Exercise prompt: Please look for the string "SundayMondayTuesdayWednesdayThursdayFrid" below and report every line in which it occurs.

(Bounding box prediction data)
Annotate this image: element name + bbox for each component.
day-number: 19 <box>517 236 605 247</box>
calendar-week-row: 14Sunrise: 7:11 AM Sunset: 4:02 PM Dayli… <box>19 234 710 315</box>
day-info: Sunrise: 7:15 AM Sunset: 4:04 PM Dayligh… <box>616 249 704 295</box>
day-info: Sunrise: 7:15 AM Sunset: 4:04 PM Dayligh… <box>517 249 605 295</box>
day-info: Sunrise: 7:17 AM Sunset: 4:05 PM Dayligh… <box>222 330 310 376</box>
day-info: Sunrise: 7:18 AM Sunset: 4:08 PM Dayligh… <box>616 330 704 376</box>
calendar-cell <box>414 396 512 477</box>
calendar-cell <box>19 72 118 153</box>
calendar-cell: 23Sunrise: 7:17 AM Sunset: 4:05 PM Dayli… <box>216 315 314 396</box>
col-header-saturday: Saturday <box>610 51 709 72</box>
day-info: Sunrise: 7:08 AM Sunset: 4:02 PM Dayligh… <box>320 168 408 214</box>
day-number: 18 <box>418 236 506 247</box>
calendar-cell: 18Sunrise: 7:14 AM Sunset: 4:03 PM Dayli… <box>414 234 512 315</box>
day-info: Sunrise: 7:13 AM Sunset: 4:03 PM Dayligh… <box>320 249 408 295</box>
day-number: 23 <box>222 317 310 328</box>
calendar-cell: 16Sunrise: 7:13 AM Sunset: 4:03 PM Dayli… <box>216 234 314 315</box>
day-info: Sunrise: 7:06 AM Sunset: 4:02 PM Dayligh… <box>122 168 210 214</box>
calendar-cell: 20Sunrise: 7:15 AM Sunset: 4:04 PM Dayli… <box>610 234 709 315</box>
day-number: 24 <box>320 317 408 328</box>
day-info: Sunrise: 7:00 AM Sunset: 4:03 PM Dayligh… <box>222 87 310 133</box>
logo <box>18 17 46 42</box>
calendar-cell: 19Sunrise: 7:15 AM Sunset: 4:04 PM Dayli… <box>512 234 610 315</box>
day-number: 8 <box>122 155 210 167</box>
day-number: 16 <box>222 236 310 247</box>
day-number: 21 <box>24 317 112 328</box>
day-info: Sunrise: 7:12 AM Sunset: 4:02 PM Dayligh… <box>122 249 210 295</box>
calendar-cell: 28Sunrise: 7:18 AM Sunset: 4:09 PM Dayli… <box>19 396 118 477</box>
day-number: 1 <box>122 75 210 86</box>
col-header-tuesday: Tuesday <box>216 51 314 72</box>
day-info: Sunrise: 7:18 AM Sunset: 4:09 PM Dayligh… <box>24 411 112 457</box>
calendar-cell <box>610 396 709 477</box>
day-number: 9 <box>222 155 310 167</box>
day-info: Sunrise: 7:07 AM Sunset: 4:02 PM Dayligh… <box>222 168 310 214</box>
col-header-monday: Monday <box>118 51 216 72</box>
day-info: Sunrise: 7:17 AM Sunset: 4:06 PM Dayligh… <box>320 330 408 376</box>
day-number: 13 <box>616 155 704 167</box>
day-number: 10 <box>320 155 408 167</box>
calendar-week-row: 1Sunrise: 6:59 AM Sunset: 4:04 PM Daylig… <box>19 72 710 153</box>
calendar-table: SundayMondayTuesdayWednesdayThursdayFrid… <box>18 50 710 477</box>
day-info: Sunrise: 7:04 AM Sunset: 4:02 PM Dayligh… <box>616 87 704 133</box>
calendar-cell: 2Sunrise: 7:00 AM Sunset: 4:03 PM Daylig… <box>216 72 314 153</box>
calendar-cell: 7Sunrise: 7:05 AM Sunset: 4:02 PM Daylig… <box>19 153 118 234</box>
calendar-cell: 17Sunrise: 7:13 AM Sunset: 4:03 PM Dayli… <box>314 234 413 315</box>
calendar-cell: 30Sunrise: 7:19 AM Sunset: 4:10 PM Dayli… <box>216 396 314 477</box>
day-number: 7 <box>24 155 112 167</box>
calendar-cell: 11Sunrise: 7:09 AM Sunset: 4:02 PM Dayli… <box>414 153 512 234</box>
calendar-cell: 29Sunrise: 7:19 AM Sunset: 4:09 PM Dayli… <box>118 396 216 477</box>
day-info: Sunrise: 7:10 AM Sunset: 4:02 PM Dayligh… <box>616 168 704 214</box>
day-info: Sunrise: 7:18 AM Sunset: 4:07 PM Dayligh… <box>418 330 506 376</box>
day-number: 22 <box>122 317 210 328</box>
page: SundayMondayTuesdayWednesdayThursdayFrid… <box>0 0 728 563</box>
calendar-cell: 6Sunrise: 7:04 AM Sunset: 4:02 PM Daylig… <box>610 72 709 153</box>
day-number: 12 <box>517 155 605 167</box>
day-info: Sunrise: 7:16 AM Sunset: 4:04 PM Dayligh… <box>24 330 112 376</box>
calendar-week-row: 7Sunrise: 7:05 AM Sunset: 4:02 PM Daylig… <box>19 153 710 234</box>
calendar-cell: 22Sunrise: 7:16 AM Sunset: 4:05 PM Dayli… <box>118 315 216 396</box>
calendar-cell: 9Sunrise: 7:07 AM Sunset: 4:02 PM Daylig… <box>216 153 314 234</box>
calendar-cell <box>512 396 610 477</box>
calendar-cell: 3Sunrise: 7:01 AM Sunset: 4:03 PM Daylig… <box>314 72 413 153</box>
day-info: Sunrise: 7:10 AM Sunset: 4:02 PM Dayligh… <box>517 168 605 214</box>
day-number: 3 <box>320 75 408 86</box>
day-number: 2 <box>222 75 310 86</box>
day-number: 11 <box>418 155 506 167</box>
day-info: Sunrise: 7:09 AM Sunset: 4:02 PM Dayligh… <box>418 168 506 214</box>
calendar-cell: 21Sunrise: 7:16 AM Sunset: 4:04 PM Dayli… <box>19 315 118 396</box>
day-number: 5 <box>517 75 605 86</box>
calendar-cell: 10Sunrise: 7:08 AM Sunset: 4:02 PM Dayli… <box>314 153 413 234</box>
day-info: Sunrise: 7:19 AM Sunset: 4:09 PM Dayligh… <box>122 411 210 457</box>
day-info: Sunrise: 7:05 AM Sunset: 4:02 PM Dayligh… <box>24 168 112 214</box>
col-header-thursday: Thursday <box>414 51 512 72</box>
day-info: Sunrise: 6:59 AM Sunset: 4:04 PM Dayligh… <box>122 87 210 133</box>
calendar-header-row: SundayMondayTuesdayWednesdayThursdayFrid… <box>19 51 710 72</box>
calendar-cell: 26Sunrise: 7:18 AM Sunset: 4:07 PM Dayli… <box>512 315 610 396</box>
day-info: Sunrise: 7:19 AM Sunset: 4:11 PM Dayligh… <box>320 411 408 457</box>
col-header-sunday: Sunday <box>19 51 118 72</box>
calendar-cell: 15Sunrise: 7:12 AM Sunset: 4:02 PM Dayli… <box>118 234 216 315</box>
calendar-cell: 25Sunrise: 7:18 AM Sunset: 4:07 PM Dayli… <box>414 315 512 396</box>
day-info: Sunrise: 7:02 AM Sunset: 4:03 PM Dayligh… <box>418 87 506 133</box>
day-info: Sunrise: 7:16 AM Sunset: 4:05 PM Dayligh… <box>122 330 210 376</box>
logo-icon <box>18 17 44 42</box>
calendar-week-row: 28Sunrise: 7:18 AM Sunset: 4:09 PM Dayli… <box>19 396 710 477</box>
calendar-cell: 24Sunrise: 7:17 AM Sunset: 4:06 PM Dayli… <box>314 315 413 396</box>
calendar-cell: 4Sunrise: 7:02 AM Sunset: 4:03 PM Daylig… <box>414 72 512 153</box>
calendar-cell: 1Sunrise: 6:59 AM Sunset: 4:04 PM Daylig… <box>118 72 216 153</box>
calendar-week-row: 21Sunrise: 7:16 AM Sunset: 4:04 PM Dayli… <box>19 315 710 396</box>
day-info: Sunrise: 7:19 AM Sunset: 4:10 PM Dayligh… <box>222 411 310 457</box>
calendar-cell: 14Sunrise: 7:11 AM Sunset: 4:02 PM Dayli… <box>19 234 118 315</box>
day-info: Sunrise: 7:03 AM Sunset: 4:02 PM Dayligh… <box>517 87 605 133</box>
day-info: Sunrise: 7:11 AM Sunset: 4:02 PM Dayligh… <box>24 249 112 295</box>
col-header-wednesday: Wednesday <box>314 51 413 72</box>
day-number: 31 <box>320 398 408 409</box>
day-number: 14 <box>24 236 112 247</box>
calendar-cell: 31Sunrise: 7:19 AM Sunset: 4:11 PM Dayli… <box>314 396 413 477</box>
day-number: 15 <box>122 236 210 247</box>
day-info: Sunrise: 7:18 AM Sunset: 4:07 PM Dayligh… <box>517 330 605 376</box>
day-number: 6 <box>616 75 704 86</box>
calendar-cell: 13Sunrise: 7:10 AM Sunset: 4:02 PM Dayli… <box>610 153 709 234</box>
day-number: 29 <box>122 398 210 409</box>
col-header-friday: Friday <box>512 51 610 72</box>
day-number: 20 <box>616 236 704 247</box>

Response to this task:
calendar-table: SundayMondayTuesdayWednesdayThursdayFrid… <box>18 50 710 477</box>
page: SundayMondayTuesdayWednesdayThursdayFrid… <box>0 0 728 563</box>
calendar-header-row: SundayMondayTuesdayWednesdayThursdayFrid… <box>19 51 710 72</box>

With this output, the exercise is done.